A very common issue with your style of hardware is rust buildup between the cast iron bracket and the metal hardware. This is a commonly overlooked spot. This causes the effective distance between surfaces to become shorter. Remove the bracket and the hardware. Clean all the surfaces between the bracket and the hardware. Expect the rust to be very hard and require chipping it off.

  • What would you recommend using as far as getting rid of the rust? Should I be chipping away, or would filing be better? Are there any notches, tabs, or the like I should be worried about incidentally hitting in the process? – Einbrecher Sep 14 '15 at 15:27
  • My favorite way is to use a sand/bead blaster but not everyone has access to such a tool. My second favorite is a very small chisel that is very sharp. I like to use it to scrape the rust off and when the rust is very hard i use a tapping action to break the rust off. A file would work but be careful not to take off excessive metals from the bracket. Other then that there shouldn't be any notches or tabs to worry about. – vini_i Sep 14 '15 at 16:38

You may be trying to place them too far "back". The Toyota inboard pads can be very annoying to place precisely as the feel is kind of vague. The rotors also like to "kick out" a little during the process which makes the pads look wrong (even when installed correctly). For example, on mine, when I put the inboard pads in properly they hang out front of the rotor by a couple mm... Until everything is snugged up, then it all slots together. Not knowing that at first, I would get one edge of the pad in, line up with the rotor, push, and then the other edge would go in as the first popped back out...


I had the same issue today. Here is what I found to help.

With the caliper hung out of the way, I removed the torque plate with the old pads still on. The bolts holding this on are 17mm.

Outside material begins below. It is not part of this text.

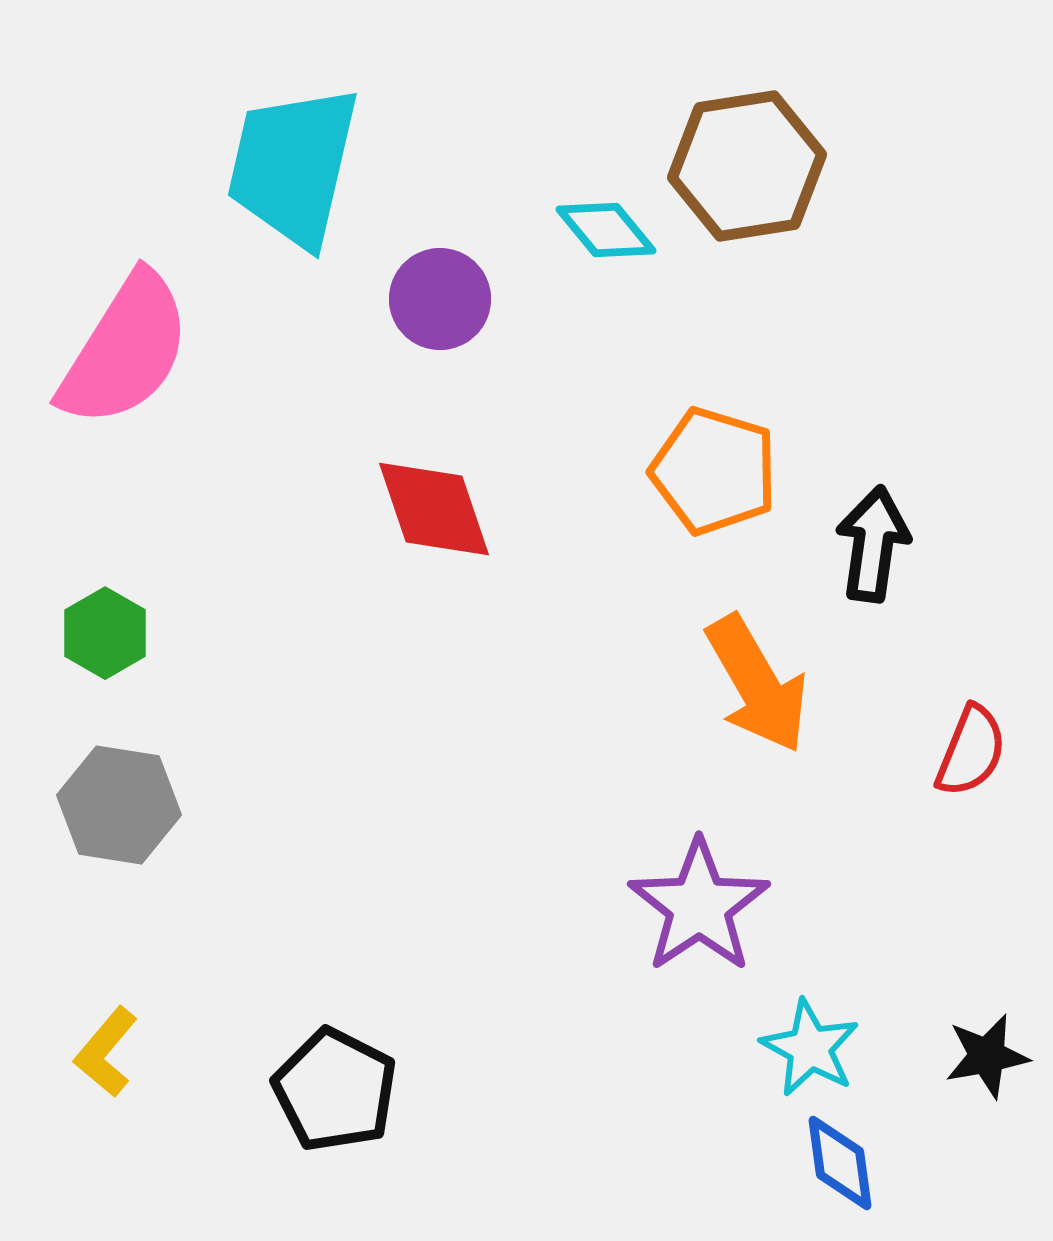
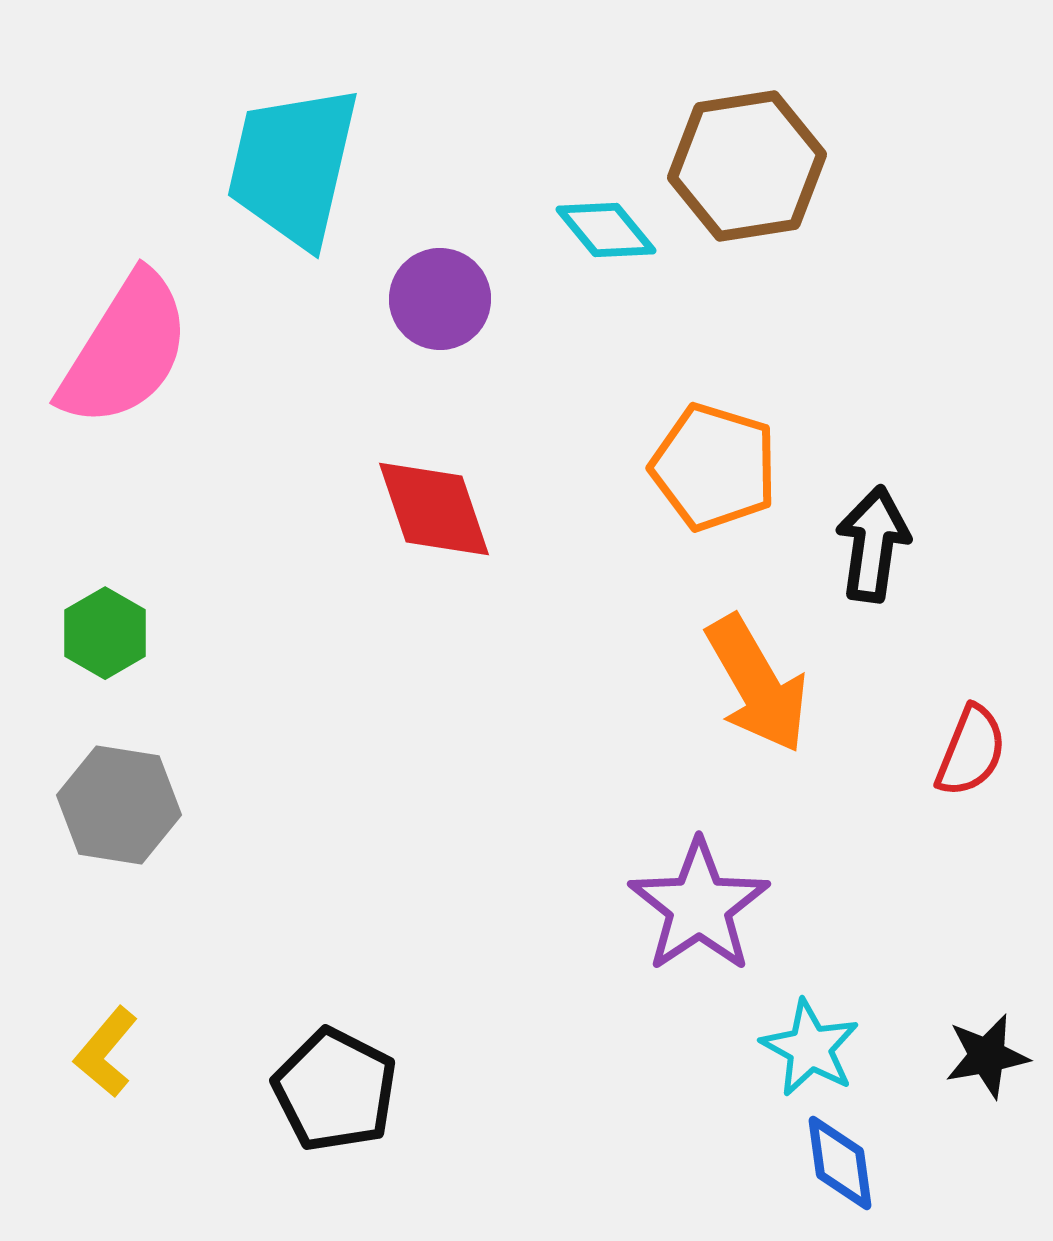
orange pentagon: moved 4 px up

With the plate off I could quickly remove the very corroded pads with a hammer. I then could easily reach all the nooks and crannies with a wire brush to clean up the rust.
Then, with new pad support plates in, I laid the torque plate horizontal on the ground or bench so I could line up and press in the pads with my upper body weight. Took me 1/3 of the time this way. The corrosion can gett pretty bad. Lightly hitting the slots with a file would certainly help. Just be careful.